- The task:
Through the end of the data below, output every line exactly, beginning with the line that contains "Trabaja con nosotros (247, 2407)".

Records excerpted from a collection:
/---

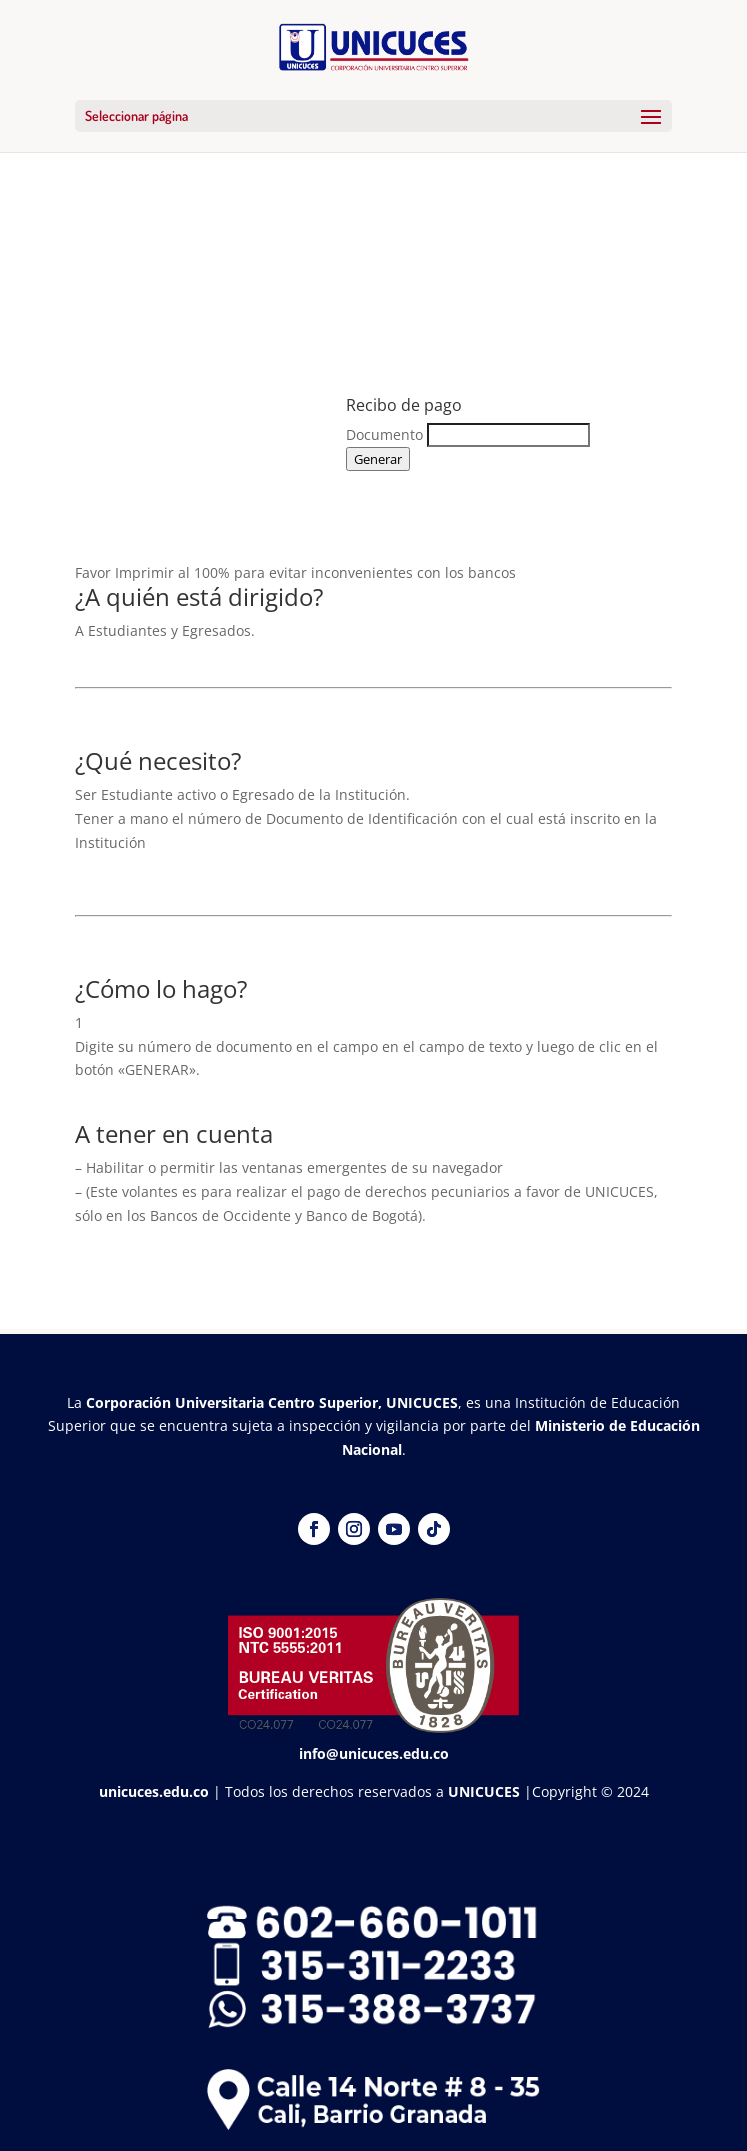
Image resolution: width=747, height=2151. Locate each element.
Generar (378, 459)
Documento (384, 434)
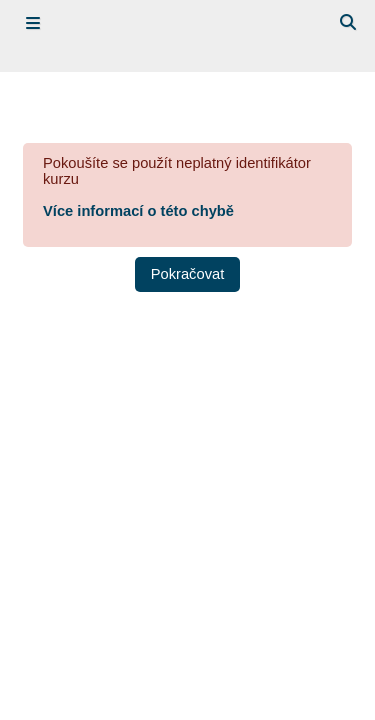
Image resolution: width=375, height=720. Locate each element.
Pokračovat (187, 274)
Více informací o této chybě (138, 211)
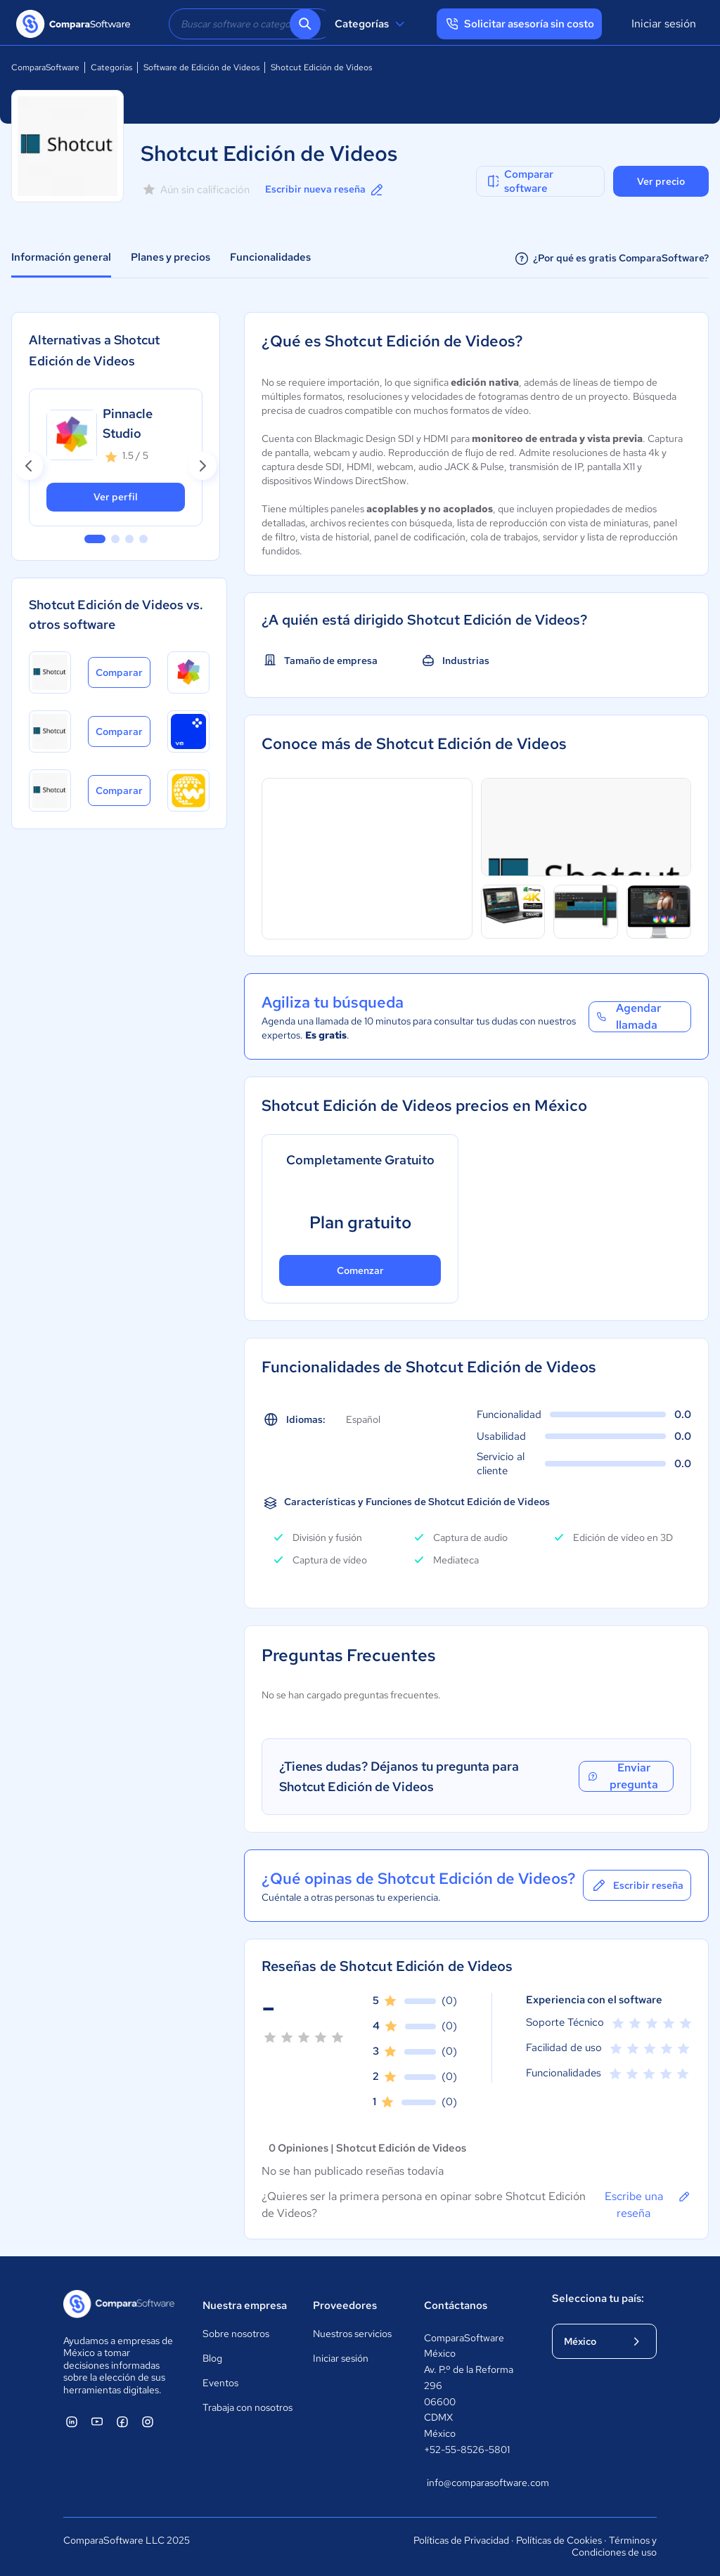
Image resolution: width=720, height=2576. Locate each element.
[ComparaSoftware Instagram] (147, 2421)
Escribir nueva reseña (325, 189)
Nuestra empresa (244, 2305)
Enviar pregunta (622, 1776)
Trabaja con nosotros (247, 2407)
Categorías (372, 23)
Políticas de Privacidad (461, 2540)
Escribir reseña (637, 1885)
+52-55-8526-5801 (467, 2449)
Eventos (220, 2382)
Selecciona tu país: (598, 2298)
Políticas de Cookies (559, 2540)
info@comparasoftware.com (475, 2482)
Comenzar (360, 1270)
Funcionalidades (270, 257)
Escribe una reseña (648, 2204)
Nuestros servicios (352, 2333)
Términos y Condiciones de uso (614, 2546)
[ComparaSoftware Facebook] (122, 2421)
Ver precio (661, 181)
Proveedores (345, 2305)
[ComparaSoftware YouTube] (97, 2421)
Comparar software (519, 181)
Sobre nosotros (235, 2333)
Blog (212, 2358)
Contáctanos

\---

- Exercise solution:
Trabaja con nosotros (247, 2407)
Categorías (372, 23)
Políticas de Privacidad (461, 2540)
Escribir reseña (637, 1885)
+52-55-8526-5801 (467, 2449)
Eventos (220, 2382)
Selecciona tu país: (598, 2298)
Políticas de Cookies (559, 2540)
info@comparasoftware.com (475, 2482)
Comenzar (360, 1270)
Funcionalidades (270, 257)
Escribe una reseña (648, 2204)
Nuestros servicios (352, 2333)
Términos y Condiciones de uso (614, 2546)
[ComparaSoftware Facebook] (122, 2421)
Ver precio (661, 181)
Proveedores (345, 2305)
[ComparaSoftware YouTube] (97, 2421)
Comparar software (519, 181)
Sobre nosotros (235, 2333)
Blog (212, 2358)
Contáctanos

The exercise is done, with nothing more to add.